I smiled at Everett, sensing he already had some wild plan up his sleeve. But I didn’t try to second-guess him, and instead told him the truth. “The Amazon; the rain forest. Ever hear of buttress roots?”

“No, but I like the sound of that. Although, I do think rain forests have rats. El r-r-r-ratto.”

I chuckled. “Or Socotra Island. Ever hear of it?” I remembered one of my nature books that included photos of strangely-branched trees that resembled giant alien sponges. “It’s about two hundred miles off the coast of Yemen. It’s got hundreds of different species. There’s one called the dragon’s blood tree. It’s got red sap.”

“Wow. You’re really into it.”

“It’s just so unusual; that or Australia. It’s got marsupials and all kinds of strange stuff.”

“Including some of the Australians.” Everett extracted something from his notebook.

“Oh, not another brochure,” I leaned up on an elbow. “What is it this time, building wheelchairs out of bamboo in Cambodia?”

“Actually, I was thinking something more pedestrian like …Illinois.”

“Okay. Why?”

“I wanna compete in the Olympics for wheelchair jocks.”

“And it’s in Illinois?”

“Urbana-Champaign. The University of Illinois. I know it’s not exotic or anything. There wouldn’t be any bleeding dragon trees.”

“Ev. Wherever you wanna go, I’ll go with you if I can. When is it?”

“Summer nineteen-eighty-four. Different cities have been hosting them for a long time in England, I think since, like the sixties, and they really have their act together with the disability scene.”

“Would your team play basketball?”

“I don’t know. We don’t start up again until November. I’m not sure if we’re good enough, or will be, or if the guys can even afford to go. Maybe I’ll just do some individual sport; a race or some track and field events. I took an archery class at Pinecrest. It’s just the idea of going, you know? Being with a whole herd of other people. It’ll be like Up With Cripples!”

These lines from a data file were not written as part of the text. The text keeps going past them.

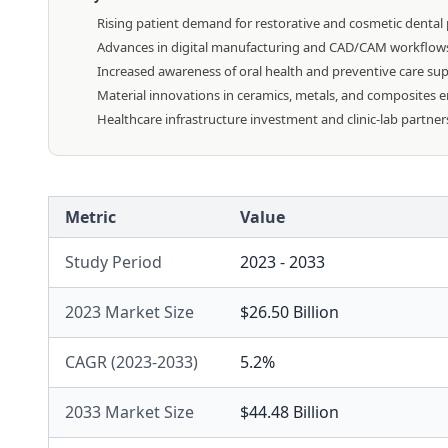
Rising patient demand for restorative and cosmetic dental
Advances in digital manufacturing and CAD/CAM workflows a
Increased awareness of oral health and preventive care sup
Material innovations in ceramics, metals, and composites en
Healthcare infrastructure investment and clinic-lab partner
Metric
Value
Study Period
2023 - 2033
2023 Market Size
$26.50 Billion
CAGR (2023-2033)
5.2%
2033 Market Size
$44.48 Billion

I snorted, had to turn away.

“What? Don’t laugh!”

“It’s just, you’re so…Yes.” I wiped away a tear from the giggles. “That’d be pretty cool.”

“Would you go with me?”

“Sure! I could save up. Illinois can’t be as expensive as Paris.”

“No, it would be my gift to you.”

“Ev, you shouldn’t–”

“Hold on. You wouldn’t get off so easily, so to speak.”

“What do you mean?”

He hesitated, offered a sheepish grin. “I was hoping you could train with me.”